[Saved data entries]
* * * * * * *
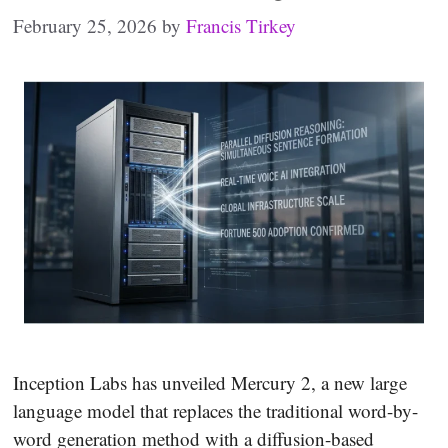
February 25, 2026
by
Francis Tirkey
Inception Labs has unveiled Mercury 2, a new large
language model that replaces the traditional word-by-
word generation method with a diffusion-based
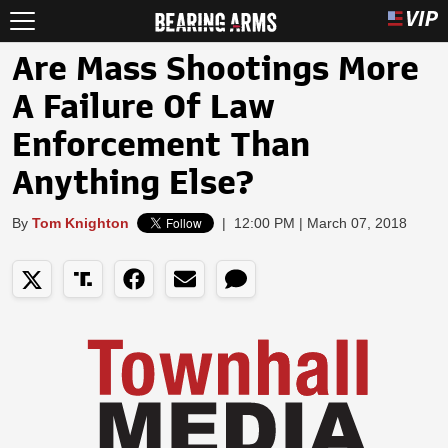
Are Mass Shootings More
A Failure Of Law
Enforcement Than
Anything Else?
By
Tom Knighton
|
12:00 PM | March 07, 2018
* * * * * * *
■ **Work to complete**: Reproduce each line of the entries above from the one containing "Enforcement Than" through the last, exactly, and no other line.

■ **Written solution**:
Enforcement Than
Anything Else?
By
Tom Knighton
|
12:00 PM | March 07, 2018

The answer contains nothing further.